AUSTRALIAN curator David Agnew said it will be challenging having 23 Hero Caribbean Premier League (CPL) matches at the Brian Lara Stadium, but said a collaborative effort with the local groundsmen will help the quality of wickets throughout the entire tournament.
The CPL bowls off on Tuesday with a double header at the Brian Lara Cricket Academy in Tarouba. Trinbago Knight Riders will play Guyana Amazon Warriors at 10 am, followed by a clash between last year's champions Barbados Tridents and St Kitts and Nevis Patriots at 5.30 pm.
The tournament, which ends on September 10, will be played in TT with 23 matches in Tarouba and ten matches at the Queen's Park Oval in St Clair.
Discussing the task of having 23 matches at the Tarouba venue, Agnew told Newsday, "It's a huge challenge, exciting though. It is a good way to actually show groundsmen what pitches are actually capable of."
Agnew, who has worked for the CPL in the past, said it must be an all-hands-on-deck approach for the tournament and working alongside the local groundsmen is "hugely important."
Agnew will join forces with sports advisor to Udecott, Manohar Ramsaran, and the team of groundsmen at Brian Lara Cricket Academy.
He added, "It is exciting, the guys there I have forged a really good relationship..
"Everyone knows what they are doing, everyone is confident and energy is there because we all want to have the games on and so obviously the faster that we can cover (the field if rain falls) and then get the games back on and everyone is on the same page. It's a big team, it's a wonderful team there and it is going to be good."

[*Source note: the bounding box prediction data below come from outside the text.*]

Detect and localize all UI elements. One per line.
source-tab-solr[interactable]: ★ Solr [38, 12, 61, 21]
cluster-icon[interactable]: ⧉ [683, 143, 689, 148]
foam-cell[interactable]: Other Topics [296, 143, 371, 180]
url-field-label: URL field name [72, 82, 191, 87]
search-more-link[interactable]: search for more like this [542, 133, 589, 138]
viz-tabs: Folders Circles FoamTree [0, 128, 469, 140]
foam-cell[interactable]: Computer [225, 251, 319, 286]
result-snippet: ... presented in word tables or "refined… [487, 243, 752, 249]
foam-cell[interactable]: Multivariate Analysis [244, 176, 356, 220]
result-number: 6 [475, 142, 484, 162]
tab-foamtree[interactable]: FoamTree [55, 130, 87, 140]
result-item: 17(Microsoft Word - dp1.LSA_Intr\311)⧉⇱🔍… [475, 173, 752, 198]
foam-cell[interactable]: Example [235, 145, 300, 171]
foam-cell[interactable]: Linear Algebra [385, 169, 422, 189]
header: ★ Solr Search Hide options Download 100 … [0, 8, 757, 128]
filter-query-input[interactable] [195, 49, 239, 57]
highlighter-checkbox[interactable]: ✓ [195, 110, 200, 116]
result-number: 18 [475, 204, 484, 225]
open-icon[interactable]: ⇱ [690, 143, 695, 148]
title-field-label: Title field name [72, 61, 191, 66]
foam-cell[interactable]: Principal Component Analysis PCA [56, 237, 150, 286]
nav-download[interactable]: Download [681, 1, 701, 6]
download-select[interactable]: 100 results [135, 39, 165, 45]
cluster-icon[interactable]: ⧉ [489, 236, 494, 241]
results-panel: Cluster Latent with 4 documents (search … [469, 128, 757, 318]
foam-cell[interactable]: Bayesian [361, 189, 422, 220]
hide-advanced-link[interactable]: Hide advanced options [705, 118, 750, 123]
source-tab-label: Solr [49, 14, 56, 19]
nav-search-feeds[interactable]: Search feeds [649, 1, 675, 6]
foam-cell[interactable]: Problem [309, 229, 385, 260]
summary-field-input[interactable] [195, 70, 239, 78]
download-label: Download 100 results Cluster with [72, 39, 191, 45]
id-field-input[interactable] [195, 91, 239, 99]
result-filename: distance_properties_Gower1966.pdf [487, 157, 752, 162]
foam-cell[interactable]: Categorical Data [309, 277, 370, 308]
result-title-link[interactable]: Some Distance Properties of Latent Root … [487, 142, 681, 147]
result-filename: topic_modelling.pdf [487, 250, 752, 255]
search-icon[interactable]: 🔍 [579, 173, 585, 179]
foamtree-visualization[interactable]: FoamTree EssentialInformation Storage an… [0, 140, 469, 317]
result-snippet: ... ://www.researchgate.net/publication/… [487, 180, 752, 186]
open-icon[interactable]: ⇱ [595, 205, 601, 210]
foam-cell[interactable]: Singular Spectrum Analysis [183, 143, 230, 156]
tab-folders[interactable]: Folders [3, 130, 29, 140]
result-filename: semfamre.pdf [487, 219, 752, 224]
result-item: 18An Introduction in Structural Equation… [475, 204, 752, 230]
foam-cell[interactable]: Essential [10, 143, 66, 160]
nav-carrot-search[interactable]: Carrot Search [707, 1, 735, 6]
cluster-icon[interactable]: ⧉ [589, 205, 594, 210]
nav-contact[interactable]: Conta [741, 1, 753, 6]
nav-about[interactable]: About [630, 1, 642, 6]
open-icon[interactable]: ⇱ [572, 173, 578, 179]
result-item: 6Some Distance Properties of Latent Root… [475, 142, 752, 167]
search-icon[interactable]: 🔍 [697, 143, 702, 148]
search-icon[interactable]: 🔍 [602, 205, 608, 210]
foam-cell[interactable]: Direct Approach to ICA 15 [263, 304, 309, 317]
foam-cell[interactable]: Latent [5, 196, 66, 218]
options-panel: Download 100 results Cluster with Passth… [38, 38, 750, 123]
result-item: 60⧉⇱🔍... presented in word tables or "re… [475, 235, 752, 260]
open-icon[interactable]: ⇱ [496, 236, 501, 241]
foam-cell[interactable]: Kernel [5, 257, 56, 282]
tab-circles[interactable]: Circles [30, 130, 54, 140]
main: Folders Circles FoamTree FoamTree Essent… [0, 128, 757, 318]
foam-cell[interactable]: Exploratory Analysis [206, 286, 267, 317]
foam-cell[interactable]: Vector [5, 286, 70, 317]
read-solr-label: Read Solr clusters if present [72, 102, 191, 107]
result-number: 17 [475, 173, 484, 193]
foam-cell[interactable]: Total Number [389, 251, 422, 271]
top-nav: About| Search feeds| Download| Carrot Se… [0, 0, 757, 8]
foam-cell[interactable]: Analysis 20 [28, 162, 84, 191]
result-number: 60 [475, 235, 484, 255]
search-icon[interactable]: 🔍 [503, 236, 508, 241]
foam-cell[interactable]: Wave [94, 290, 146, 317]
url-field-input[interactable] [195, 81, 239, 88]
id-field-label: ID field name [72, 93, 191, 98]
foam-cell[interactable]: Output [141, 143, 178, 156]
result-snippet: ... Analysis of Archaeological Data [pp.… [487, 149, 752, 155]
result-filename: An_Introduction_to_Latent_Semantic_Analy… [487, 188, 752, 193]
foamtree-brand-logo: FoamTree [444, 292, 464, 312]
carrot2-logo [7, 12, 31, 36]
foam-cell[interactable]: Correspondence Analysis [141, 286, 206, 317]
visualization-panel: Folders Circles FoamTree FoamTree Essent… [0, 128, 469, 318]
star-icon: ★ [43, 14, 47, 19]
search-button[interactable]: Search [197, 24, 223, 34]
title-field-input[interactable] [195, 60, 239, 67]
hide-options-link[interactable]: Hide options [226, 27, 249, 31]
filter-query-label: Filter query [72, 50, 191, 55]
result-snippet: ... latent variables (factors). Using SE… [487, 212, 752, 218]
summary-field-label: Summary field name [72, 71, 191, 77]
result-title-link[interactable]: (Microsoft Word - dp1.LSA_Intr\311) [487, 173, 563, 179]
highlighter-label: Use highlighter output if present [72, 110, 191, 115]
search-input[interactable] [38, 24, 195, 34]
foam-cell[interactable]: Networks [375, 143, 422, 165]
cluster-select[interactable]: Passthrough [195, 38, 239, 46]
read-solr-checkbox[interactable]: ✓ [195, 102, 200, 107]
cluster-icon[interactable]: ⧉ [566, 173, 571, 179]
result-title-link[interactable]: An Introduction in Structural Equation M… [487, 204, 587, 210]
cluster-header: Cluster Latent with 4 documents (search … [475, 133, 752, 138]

The Australian groundsman will draw from his experience as a groundsman in the 2019 Global T20 Canada when more than 20 matches were played at the CAA Centre Cricket Grounds in Brampton, Ontario.
Agnew is from Adelaide, Australia but has been living in New Zealand for the past four years.
The 35-year-old has been a groundsman for 15 years. He has qualifications in level four turf management and has worked at several venues including Adelaide Cricket Ground. Cricket grounds are his expert area, but he has dabbled in rugby and football also.
Agnew said the preparation at Brian Lara is key with so many matches at one ground. "(It's) a case of preparing the pitches just a bit differently to what you would normally do for a one-off game or two games potentially at a ground. There is bit more involved in managing the grass on the pitch, having more grass on the wickets because it is about longevity (and) making them last...it can be done, there is no reason why it can't de done. It is all about keeping the life in the wicket and that is the hardest part of the management and the weather is obviously a big factor here as well with rainfall that can happen here in the afternoons."
Agnew said the groundsmen would need some luck as well with the weather. Plans are in place to use three wickets at Brian Lara to ensure the cricket is of a high standard.
In getting through the matches, Agnew said, "We will be working long hours, long weeks to obviously achieve that and make that happen because we all want to see cricket games on, and more the better for everyone."